Apesar de os fundamentos pedagógicos dos cursos representarem um conjunto de normas e princípios que orientam e norteiam as ações pedagógicas, parece que estes não dão conta de forma holística da capacitação profissional.
A formação acadêmica, além de propiciar condições para o exercício da profissão, deve ainda prover o discente no sentido de que possa compreender os fenômenos que ocorrem nas organizações, buscando soluções para os problemas cotidianos. Nesse sentido, é indispensável ao discente, a experiência com situações práticas, isto é, que poderão enfrentar no exercício
da profissão. Tal contato permitirá ao discente participar de simulações de casos, desenvolvendo competências para que este se torne partícipe nos processos decisórios a que terá que se submeter na atividade profissional.
Em virtude de tudo isso, esta pesquisa busca analisar a relação existente entre saber teórico e saber prático na formação em Contabilidade, a partir dos fundamentos político- pedagógicos dos cursos, com o intuito de compreender a relação que se estabelece entre o discurso teórico e o discurso prático (HABERMAS, 2004), voltados à formação contábil na Paraíba.
Inferimos que processos de ensino-aprendizagem que promovam a interação entre o discurso teórico e o discurso prático podem permitir que o discente do curso de Ciências Contábeis compreenda melhor a realidade, a partir de reflexões articuladas com a ação significativa que pode fortalecer o terreno das práticas contábeis no mundo vivido.

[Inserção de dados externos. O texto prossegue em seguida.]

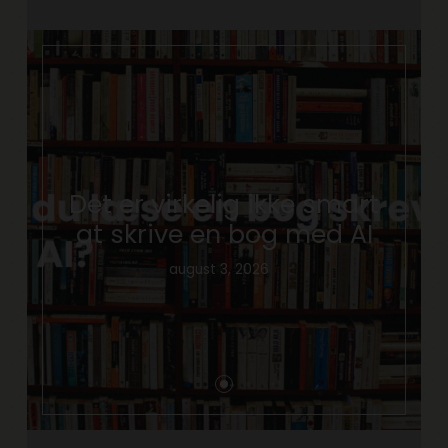
Det er virkelig ikke smart
at skrive en bog med AI
august 3, 2026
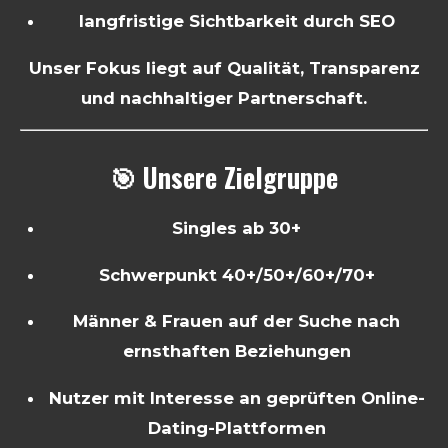
langfristige Sichtbarkeit durch SEO
Unser Fokus liegt auf Qualität, Transparenz
und nachhaltiger Partnerschaft.
🎯 Unsere Zielgruppe
Singles ab 30+
Schwerpunkt 40+/50+/60+/70+
Männer & Frauen auf der Suche nach
ernsthaften Beziehungen
Nutzer mit Interesse an geprüften Online-
Dating-Plattformen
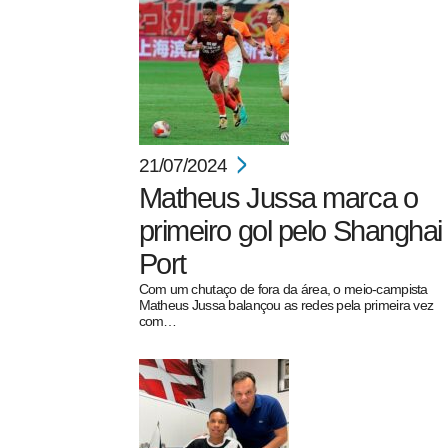
21/07/2024
Matheus Jussa marca o
primeiro gol pelo Shanghai
Port
Com um chutaço de fora da área, o meio-campista
Matheus Jussa balançou as redes pela primeira vez
com…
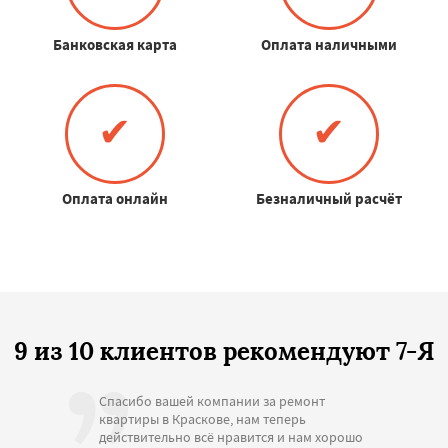
Банковская карта
Оплата наличными
✔
✔
Оплата онлайн
Безналичный расчёт
9 из 10 клиентов рекомендуют 7-Я
Спасибо вашей компании за ремонт
квартиры в Краскове, нам теперь
действительно всё нравится и нам хорошо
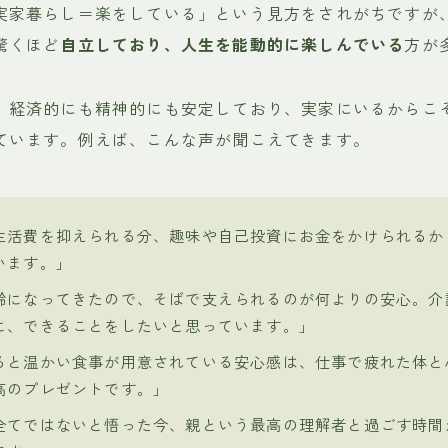
実家暮らし＝楽をしている」という見方をされがちですが
驚くほど
自立しており、人生を能動的に楽しんでいる
方が
、経済的にも精神的にも安定しており、実家にいるからこ
ています。例えば、こんな声が聞こえてきます。
生活費を抑えられる分、趣味や自己投資にお金をかけられるか
います。」
齢になってきたので、そばで支えられるのが何よりの安心。介
に、できることをしたいと思っています。」
ると温かい食事が用意されている安心感は、仕事で疲れた体と
高のプレゼントです。」
全てではないと悟った今、親という最高の理解者と過ごす時間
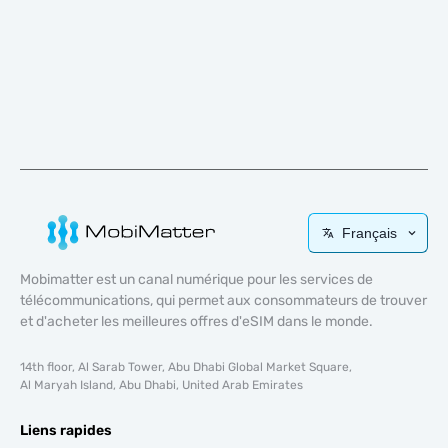
Français
Mobimatter est un canal numérique pour les services de
télécommunications, qui permet aux consommateurs de trouver
et d'acheter les meilleures offres d'eSIM dans le monde.
14th floor, Al Sarab Tower, Abu Dhabi Global Market Square,
Al Maryah Island, Abu Dhabi, United Arab Emirates
Liens rapides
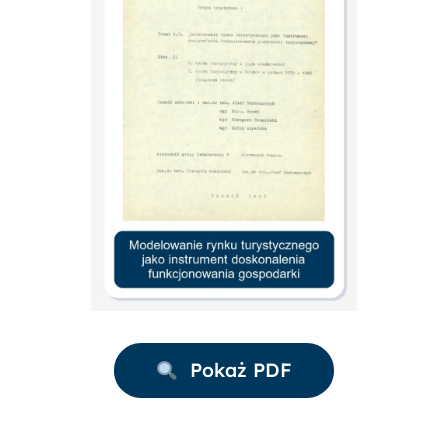
Pokaż PDF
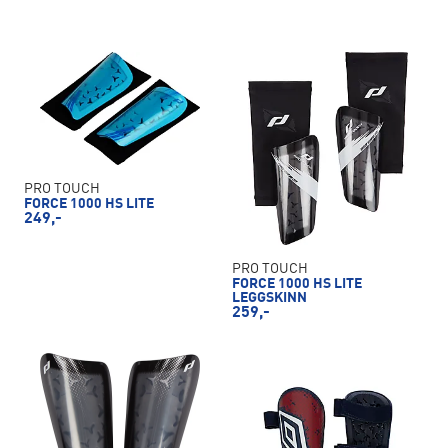
PRO TOUCH
FORCE 1000 HS LITE
249,-
PRO TOUCH
FORCE 1000 HS LITE
LEGGSKINN
259,-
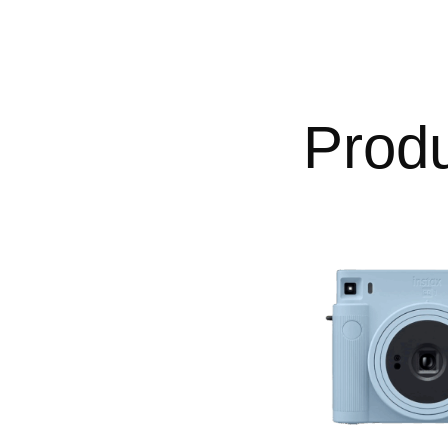
Produ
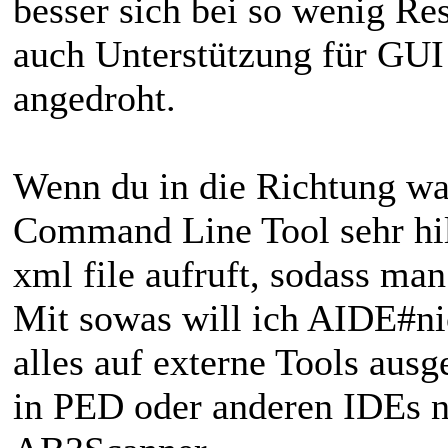
besser sich bei so wenig Re
auch Unterstützung für GUI 
angedroht.
Wenn du in die Richtung wa
Command Line Tool sehr hil
xml file aufruft, sodass ma
Mit sowas will ich AIDE#ni
alles auf externe Tools ausg
in PED oder anderen IDEs n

A Contabilidade é, antes de tudo, um campo teórico-prático comprometido com o bem comum, o senso de justiça, a transparência, o entendimento e o equilíbrio das relações que se estabelecem entre o controle dos processos administrativos (mundo sistêmico) e a evolução das sociedades complexas (mundo vivido). Nesse aspecto, a Contabilidade mantém diálogo ininterrupto com as mais variadas áreas de conhecimentos, sejam elas: Economia, Direito, Administração, Matemática, Estatística, Psicologia, Tecnologia e outras. Contudo,
Na história e na filosofia da educação contemporânea, muitos são os estudos que apontam as formas de racionalidade que permeiam as políticas educativas, em que parecem ser preponderantes os pressupostos da racionalidade instrumental, como manifestação da razão dirigida a fins pré-determinados. (MEDEIROS, 2008, p. 59).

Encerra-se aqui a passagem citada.